Extreme Value Policy Optimization for Safe Reinforcement Learning¶

Conference: ICML2025
arXiv: 2601.12008
Code: ShiqingGao/EVO
Area: Safe Reinforcement Learning / Constrained Reinforcement Learning
Keywords: Safe RL, Extreme Value Theory, Constraint Satisfaction, Generalized Pareto Distribution, Prioritized Experience Replay

TL;DR¶

The EVO algorithm is proposed to introduce Extreme Value Theory (EVT) into constrained reinforcement learning. It models extreme samples in the tail of the cost distribution using the Generalized Pareto Distribution (GPD) and designs extreme quantile constraints along with an extreme prioritization replay mechanism, achieving zero constraint violations during training while maintaining competitive policy performance.

Background & Motivation¶

The goal of constrained reinforcement learning (CRL) is to maximize cumulative rewards while satisfying predefined constraints. Existing methods are mainly divided into two categories:

Expectation-based constraint methods (e.g., CPO, PID Lagrangian): Use the expectation of cumulative cost as the constraint, which only guarantees "average" constraint satisfaction. They ignore the variability of the cost distribution, particularly extreme events in the tail (black swan events), leading to frequent constraint violations.

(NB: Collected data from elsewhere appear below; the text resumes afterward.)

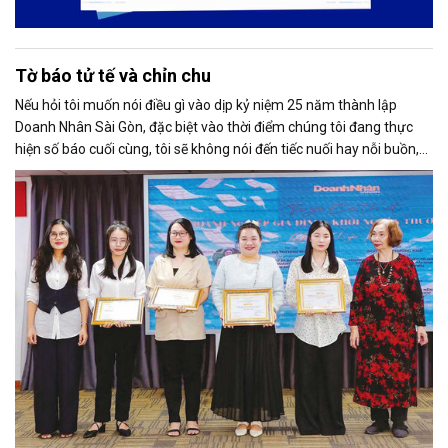
Tờ báo tử tế và chỉn chu
Nếu hỏi tôi muốn nói điều gì vào dịp kỷ niệm 25 năm thành lập
Doanh Nhân Sài Gòn, đặc biệt vào thời điểm chúng tôi đang thực
hiện số báo cuối cùng, tôi sẽ không nói đến tiếc nuối hay nỗi buồn,
thay vào đó là niềm tự hào. Bởi khi nghĩ về Doanh Nhân Sài Gòn, tôi
luôn nghĩ đó là một tờ báo “tử tế, chỉn chu”. Những điều tưởng như
rất bình thường ấy đã nuôi dưỡng tôi suốt 25 năm làm nghề. Và có
lẽ sẽ còn theo tôi đến hết cuộc đời cầm bút.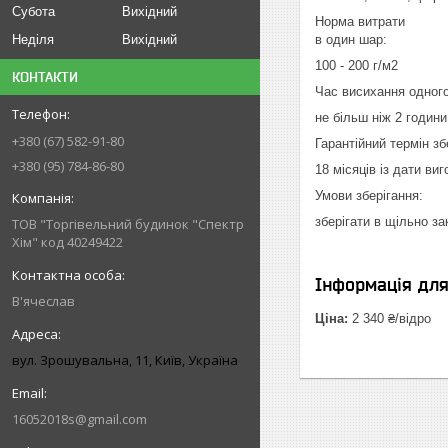
Субота
Вихідний
Норма витрати
Неділя
Вихідний
в один шар:
100 - 200 г/м2
КОНТАКТИ
Час висихання одног
не більш ніж 2 години
+380 (67) 582-91-80
Гарантійний термін зб
+380 (95) 784-86-80
18 місяців із дати ви
Умови зберігання:
зберігати в щільно за
ТОВ "Торгівельний будинок "Спектр
Хім" код 40249422
Інформація дл
В'ячеслав
Ціна:
2 340 ₴/відро
вул. Зрошувальна, 11, Київ, Україна
16052018s@gmail.com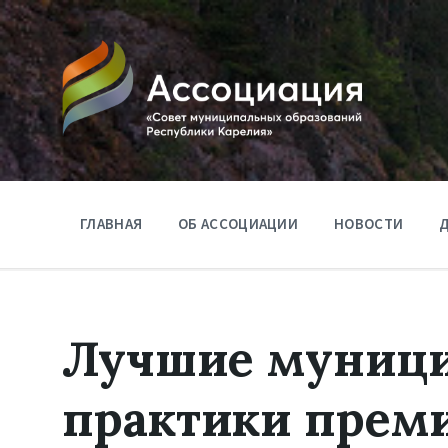
ГЛАВНАЯ
ОБ АССОЦИАЦИИ
НОВОСТИ
Д
Лучшие муниц
практики прем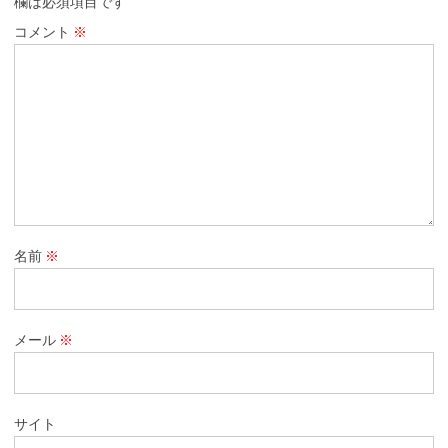
欄は必須項目です
コメント
※
名前
※
メール
※
サイト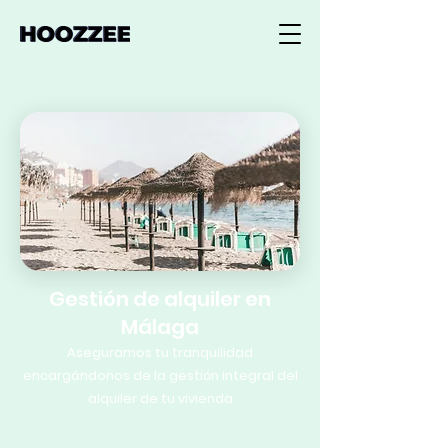
Gestión de alquiler en
Málaga
Aseguramos tu tranquilidad
encargándonos de la gestión integral del
alquiler de tu vivienda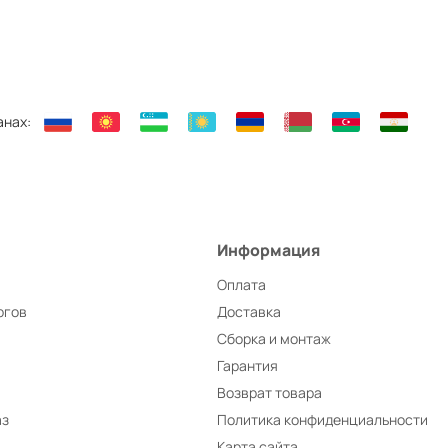
анах:
Информация
Оплата
ргов
Доставка
Сборка и монтаж
Гарантия
Возврат товара
аз
Политика конфиденциальности
Карта сайта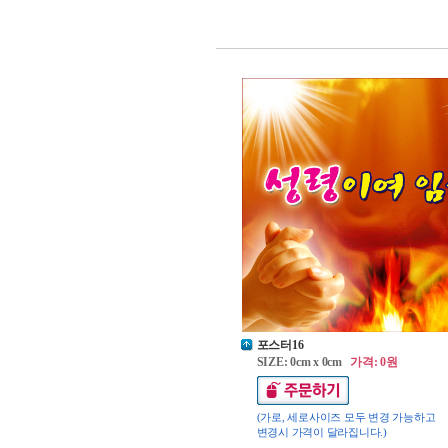
포스터16
SIZE: 0cm x 0cm
가격: 0원
(가로, 세로사이즈 모두 변경 가능하고
변경시 가격이 달라집니다.)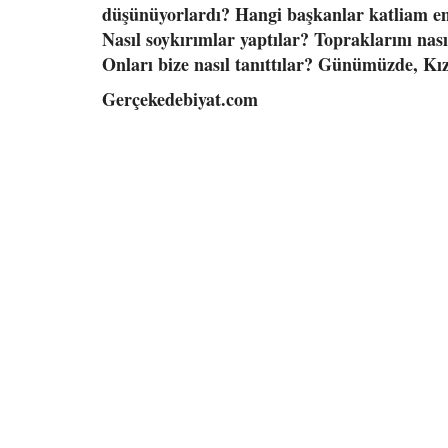
düşünüyorlardı? Hangi başkanlar katliam emri
Nasıl soykırımlar yaptılar? Topraklarını nasıl
Onları bize nasıl tanıttılar? Günümüzde, Kızıl
Gerçekedebiyat.com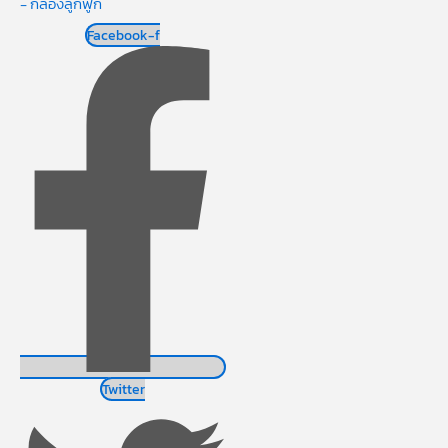
- กล่องลูกฟูก
Facebook-f
Twitter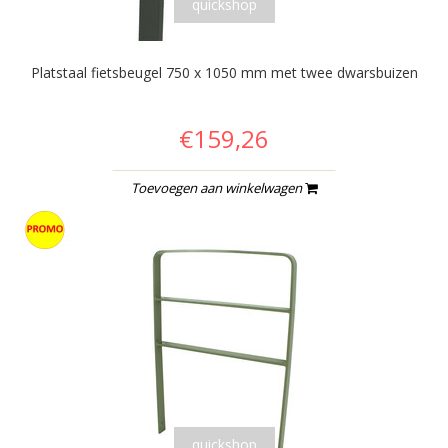
quickshop
Platstaal fietsbeugel 750 x 1050 mm met twee dwarsbuizen
€159,26
Toevoegen aan winkelwagen
quickshop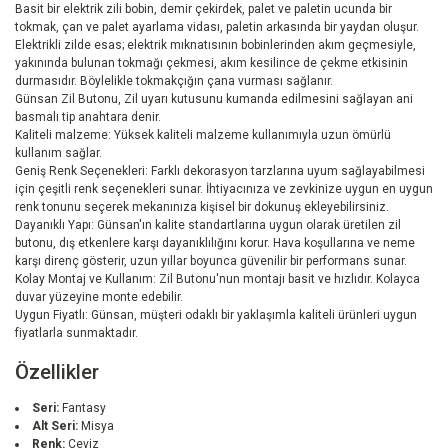
Basit bir elektrik zili bobin, demir çekirdek, palet ve paletin ucunda bir
tokmak, çan ve palet ayarlama vidası, paletin arkasında bir yaydan oluşur.
Elektrikli zilde esas; elektrik mıknatısının bobinlerinden akım geçmesiyle,
yakınında bulunan tokmağı çekmesi, akım kesilince de çekme etkisinin
durmasıdır. Böylelikle tokmakçığın çana vurması sağlanır.
Günsan Zil Butonu, Zil uyarı kutusunu kumanda edilmesini sağlayan ani
basmalı tip anahtara denir.
Kaliteli malzeme: Yüksek kaliteli malzeme kullanımıyla uzun ömürlü
kullanım sağlar.
Geniş Renk Seçenekleri: Farklı dekorasyon tarzlarına uyum sağlayabilmesi
için çeşitli renk seçenekleri sunar. İhtiyacınıza ve zevkinize uygun en uygun
renk tonunu seçerek mekanınıza kişisel bir dokunuş ekleyebilirsiniz.
Dayanıklı Yapı: Günsan'ın kalite standartlarına uygun olarak üretilen zil
butonu, dış etkenlere karşı dayanıklılığını korur. Hava koşullarına ve neme
karşı direnç gösterir, uzun yıllar boyunca güvenilir bir performans sunar.
Kolay Montaj ve Kullanım: Zil Butonu'nun montajı basit ve hızlıdır. Kolayca
duvar yüzeyine monte edebilir.
Uygun Fiyatlı: Günsan, müşteri odaklı bir yaklaşımla kaliteli ürünleri uygun
fiyatlarla sunmaktadır.
Özellikler
Seri:
Fantasy
Alt Seri:
Misya
Renk:
Ceviz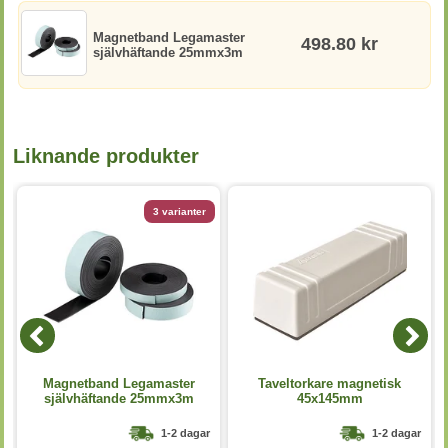
Magnetband Legamaster
498.80 kr
självhäftande 25mmx3m
Liknande produkter
3 varianter
Magnetband Legamaster
Taveltorkare magnetisk
självhäftande 25mmx3m
45x145mm
1-2 dagar
1-2 dagar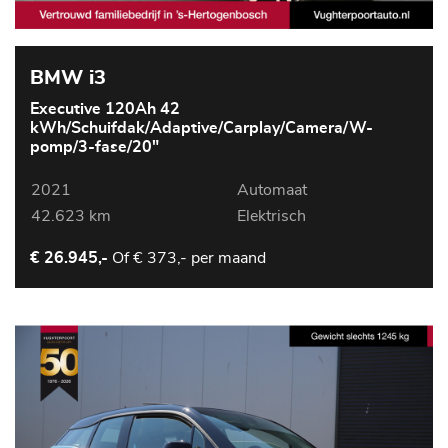
BMW i3
Executive 120Ah 42
kWh/Schuifdak/Adaptive/Carplay/Camera/W-
pomp/3-fase/20"
2021
Automaat
42.623 km
Elektrisch
Of
€ 373,- per maand
€ 26.945,-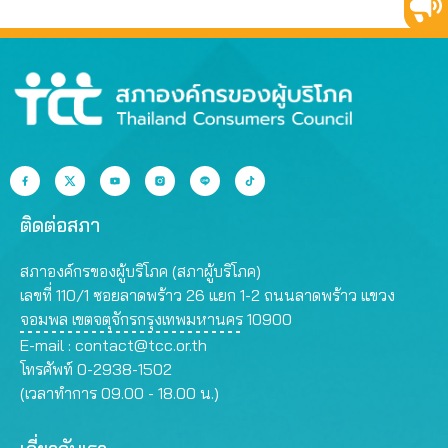
ติดต่อสภา
สภาองค์กรของผู้บริโภค (สภาผู้บริโภค)
เลขที่ 110/1 ซอยลาดพร้าว 26 แยก 1-2 ถนนลาดพร้าว แขวง
จอมพล เขตจตุจักรกรุงเทพมหานคร 10900
E-mail :
contact@tcc.or.th
โทรศัพท์ 0-2938-1502
(เวลาทำการ 09.00 - 18.00 น.)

Probability-based constraint methods (e.g., WCSAC, QCPO): Use CVaR or quantile constraints. However, WCSAC employs Gaussian approximation for the cost distribution, failing to capture the tail decay behavior accurately, while QCPO neglects the critical impact of extreme samples during training.

Core Problem: Extreme samples (low probability, high impact) are critical in safety-critical scenarios but are naturally scarce and exhibit high variance, making them difficult to model accurately and utilize effectively.

Method¶

1. Extreme Quantile Constraint¶

The distribution of cumulative cost \(C = \sum_{t=0}^{\infty} \gamma^t c\) is divided into a body and a tail:

Safety boundary \(q_\mu\): Determined by the expected cumulative cost, separating the body and the tail.
Risk boundary \(q_{\mu+\nu}\): The constraint boundary integrating extreme values.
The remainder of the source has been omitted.